Here you are never alone; a smiling parent is always ready to receive you, or is on the way but stuck in traffic. The smiling parent is key to all of this. Two smiling parents is on a level of Brady Bunch-like normalcy. One smiling parent is good enough.

Small talk is imminent, as is the insistence that you take the passenger seat. The passenger seat is a buffer.

Change stations in an attempt to fill the silence that is the slightest bit uncomfortable. Settle for NPR and then settle for nothing at all.

Arrive home. You will not be allowed to carry your bag from the car to the front door.

There is always something new in the house every time you return. Two chairs, a languid plant. The house is immaculate. You will wonder when the gets are due to arrive, before you realize: you are the guest.

No housework for you.

Lay down on the sofa. Put your feet up, reluctantly. Watch television, as you have been instructed to do. Do this for hours at a stretch as your meals are prepared for and served to you. Feel paralyzed. Feel like an anomaly.

This is all foreign to you.

Watch The Kardashians. There is so much of the Kardashians to watch. Cry with Khloe. Experience Rob’s weight gain with him.

All conversations with your father a monosyllabic; there are not enough words for what your mother has to tell you. She is fourteen again, a gossiping teen. No, she is just lonely.

She is very lonely, as you have been too. You look just like your mother, and share her isolation as well.

Overcompensate. Bite your tongue. Do not express anger or irritation. She is overcompensating, but for what? Your father misses you, he’s just not good at expressing his feelings.

Visits home are temporary regressions into childhood, adolescence and infancy.

Pick up old habits where you left them.

There are pressing matters that need to be discussed. There is no good time to talk about them. There is no good way to talk about them, and so they will not be discussed.

Feel less like an integral component of the household and more like a beloved guest.

Meals are endless, and are had three times a day, like a religion.

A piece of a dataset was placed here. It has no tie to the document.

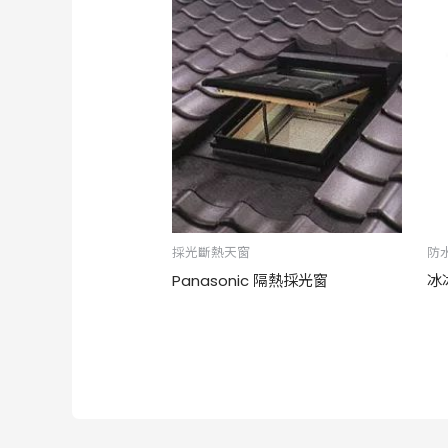
採光斷熱天窗
防
Panasonic 隔熱採光窗
冰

In a moment of tenderness, your father will comment on how thin you’ve become. Your mother will comment on how thin you’ve become, how tired and stressed you look, your face broken, dark circles around your eyes deepened, only bones.

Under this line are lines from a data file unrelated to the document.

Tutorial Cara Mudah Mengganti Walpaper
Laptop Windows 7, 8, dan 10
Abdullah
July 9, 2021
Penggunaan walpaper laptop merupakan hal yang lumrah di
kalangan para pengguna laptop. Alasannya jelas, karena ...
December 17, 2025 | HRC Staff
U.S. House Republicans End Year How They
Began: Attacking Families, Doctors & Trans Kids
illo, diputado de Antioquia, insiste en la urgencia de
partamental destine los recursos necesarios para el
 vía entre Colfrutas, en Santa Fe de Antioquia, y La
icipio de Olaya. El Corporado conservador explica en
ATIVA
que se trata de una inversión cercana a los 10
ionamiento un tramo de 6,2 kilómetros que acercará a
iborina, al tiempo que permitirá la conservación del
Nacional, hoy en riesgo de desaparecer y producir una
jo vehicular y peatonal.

Your jeans still fit the same. You cannot vouch for the rest. Smile weakly.

Retaliation is futile.

Nothing feels more like home than the comfort of its beds. And the surrounding stillness. And the gentle swaying of the trees in the suburban breeze. And its smells, of food and mum’s perfume.

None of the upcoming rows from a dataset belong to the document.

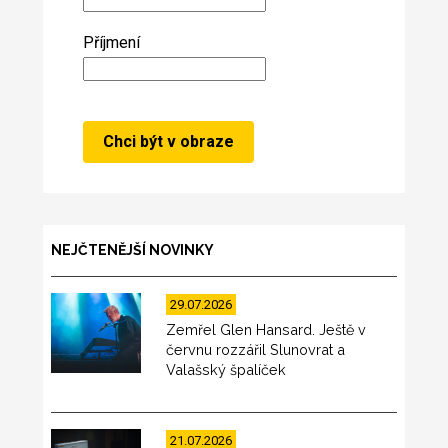
Příjmení
NEJČTENĚJŠÍ NOVINKY
29.07.2026
Zemřel Glen Hansard. Ještě v
červnu rozzářil Slunovrat a
Valašský špalíček
21.07.2026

Feel sickened by this longing and then, saddened. This feeling was supposed to be beyond the realm of your adult years, was it not?

Time is short.

Did you make the most of it?

It’s time to leave.

Waiting for the bus, you are never alone. A smiling parent waves, holding back tears, as you settle into your seat. A smiling parent looks so far away, even though the bus has yet to pull out. Once the bus has left the station, a smiling parent will remain there, looking at the space at where the bus once stood, and then, at the space at where you once stood.

Bus rides are inadequate leg space, rolling landscapes, air that is at once hot and cold. Catch up on reading. That is, until you discover the phone charger. Bus rides are good excuses to nap during the day. Remember those days?

Arrive to no one.

It’s a long walk down Canal Street, but it’s a beautiful day, bitterly cold and brightly illuminated in the mid-day sun. This is the definition of New York City.

Take a deep breath as the train rolls over the Williamsburg Bridge. You relish every second of this ritual, of every motion forward. It is the one thing you have come to love unconditionally about the city. It is the one thing you miss most when you are gone. It is the one thing you will miss the most.

May that day never come.

Walk three flights up the pungent staircase to the top floor.

Arrive home. There is nothing new, except for two notices to pay your internet bill.

Nothing feels more like home than the comfort of its beds. And the surrounding stillness. And the gentle swaying of the trees in the mid-day breeze. And its smells, of food and the closest thing you could find to mum’s perfume. Lay in bed, but only for a few minutes.

There is a bathroom to be cleaned, half of a dinner to be cooked, bills to be ignored and a day to go on with.